GlaxoSmithKline’s new leukaemia drug Arzerra is facing a setback in the UK after the National Institute for Health and Clinical Excellence said it would not approve the drug’s use on the National Health Service.

Arzerra (ofatumumab) was granted conditional approval by European regulators in May this year for the treatment of patients with refractory chronic lymphocytic leukaemia, but only in the 25% or so who have failed to respond to standard therapy with Genzyme’s Campath (alemtuzumab) or the chemotherapy fludarabine.

Conditional marketing can be assigned to drugs that are considered to have a positive benefit/risk profile and address an unmet medical need, when the benefits of their immediate availability outweigh the risks of not having the full set of data needed for full approval.

Under these conditions GSK is required to submit further data for Arzerra to the EMA as it becomes available, but while the evidence was sufficient for a conditional regulatory approval NICE says it has not been able to recommend the drug for use on the NHS at this time because there is not yet enough evidence to show how effective the drug is compared to existing treatments.

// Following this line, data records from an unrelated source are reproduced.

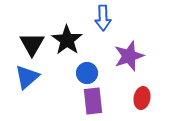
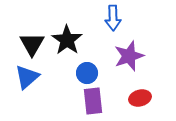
blue arrow: moved 10 px right
red ellipse: moved 2 px left; rotated 65 degrees clockwise
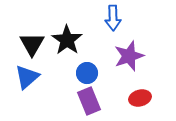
purple rectangle: moved 4 px left; rotated 16 degrees counterclockwise
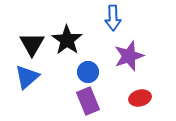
blue circle: moved 1 px right, 1 px up
purple rectangle: moved 1 px left
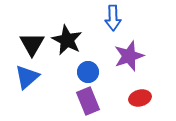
black star: rotated 8 degrees counterclockwise
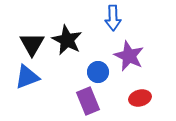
purple star: rotated 28 degrees counterclockwise
blue circle: moved 10 px right
blue triangle: rotated 20 degrees clockwise
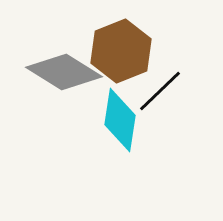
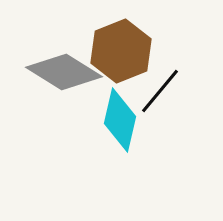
black line: rotated 6 degrees counterclockwise
cyan diamond: rotated 4 degrees clockwise
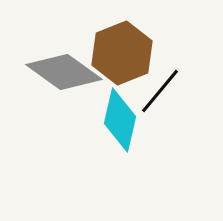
brown hexagon: moved 1 px right, 2 px down
gray diamond: rotated 4 degrees clockwise
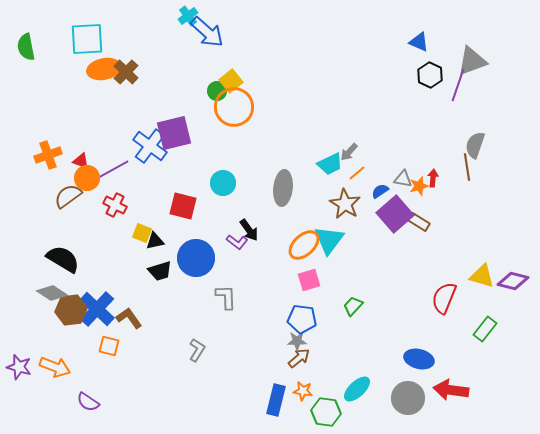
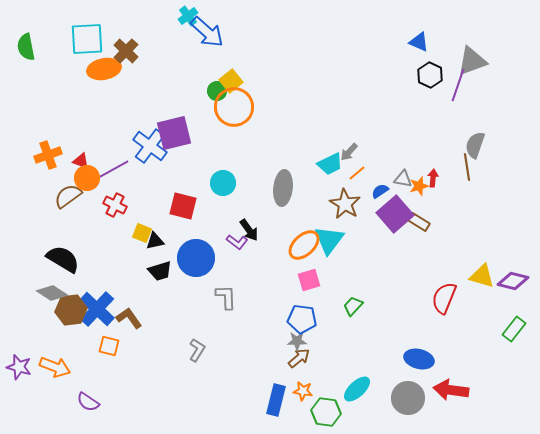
brown cross at (126, 72): moved 21 px up
green rectangle at (485, 329): moved 29 px right
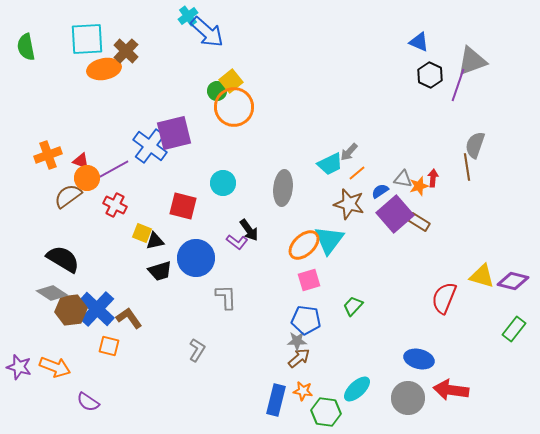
brown star at (345, 204): moved 4 px right; rotated 16 degrees counterclockwise
blue pentagon at (302, 319): moved 4 px right, 1 px down
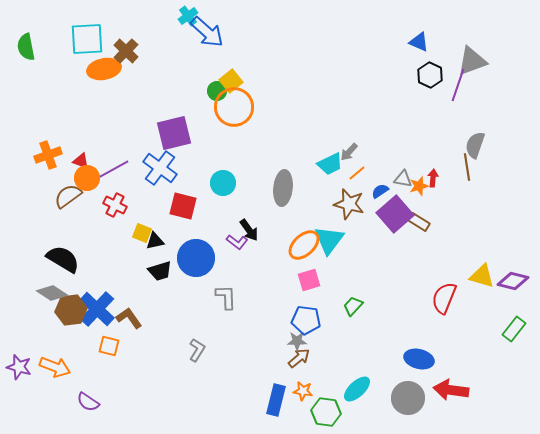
blue cross at (150, 146): moved 10 px right, 22 px down
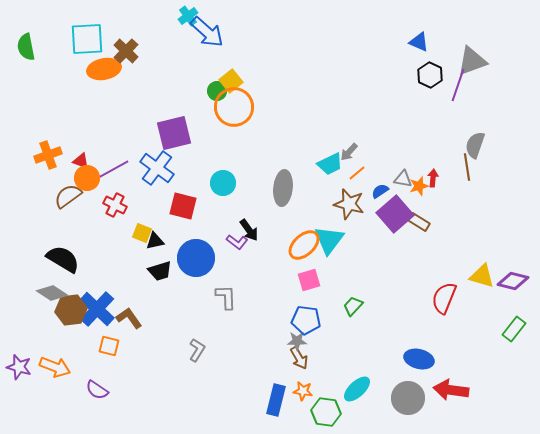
blue cross at (160, 168): moved 3 px left
brown arrow at (299, 358): rotated 100 degrees clockwise
purple semicircle at (88, 402): moved 9 px right, 12 px up
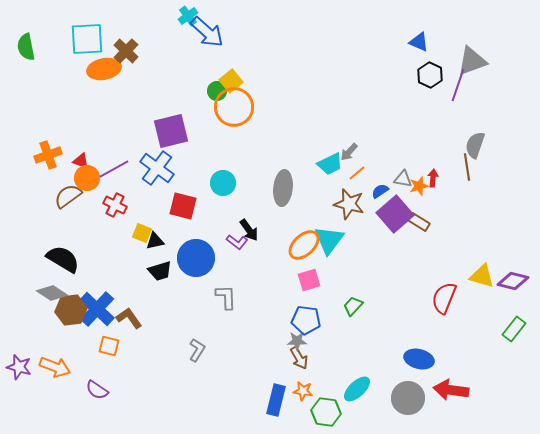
purple square at (174, 133): moved 3 px left, 2 px up
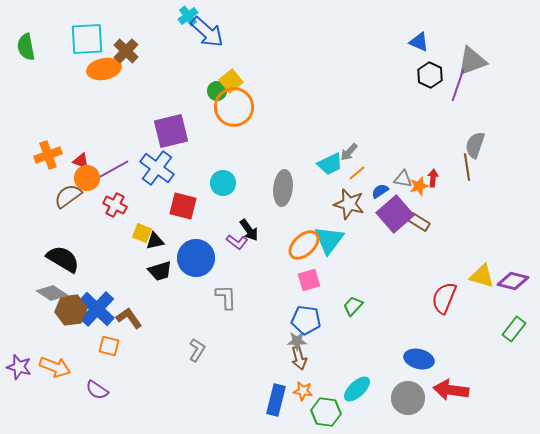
brown arrow at (299, 358): rotated 15 degrees clockwise
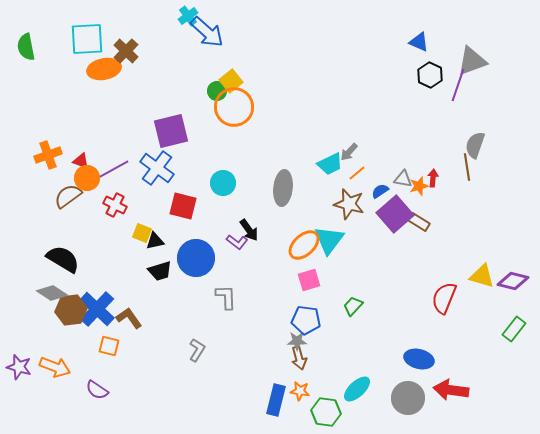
orange star at (303, 391): moved 3 px left
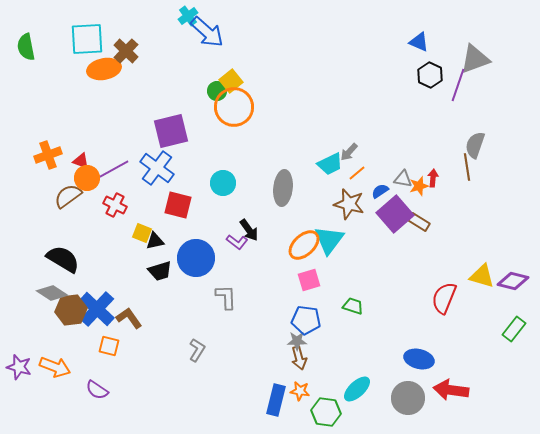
gray triangle at (472, 61): moved 3 px right, 2 px up
red square at (183, 206): moved 5 px left, 1 px up
green trapezoid at (353, 306): rotated 65 degrees clockwise
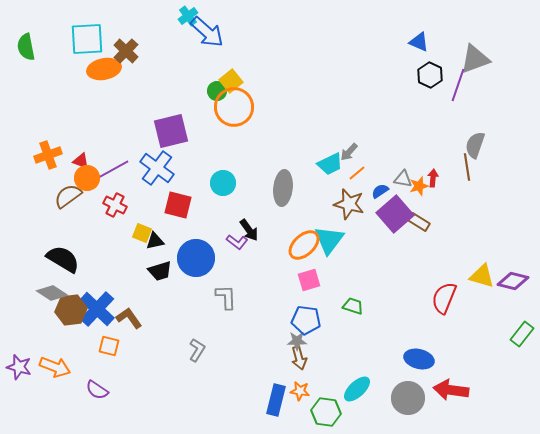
green rectangle at (514, 329): moved 8 px right, 5 px down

In draft guidelines the Institute said its independent appraisal committee felt data handed over by GSK was not robust enough to show to what degree the Arzerra improves survival rates for patients with refractory CLL and how this compares with standard care, and that this uncertainty, coupled with the drug’s cost - estimated to be £81,000 per QALY - meant that it could not be considered a cost effective use of NHS resources at this time.

Defending the decision, NICE chief executive Sir Andrew Dillon said: “We can only recommend drugs where the evidence shows them to work better than current NHS treatments, and when they represent good value for money for the NHS”.

“The lack of hard evidence on disease-free and overall survival rates has also been acknowledged by the UK’s Medicines and Healthcare products Regulatory Agency and also the Food and Drug Administration in the USA,” he said, pointing out that the drug;s conditional licence was granted “on the proviso that more research must be carried out to prove its clinical benefit”.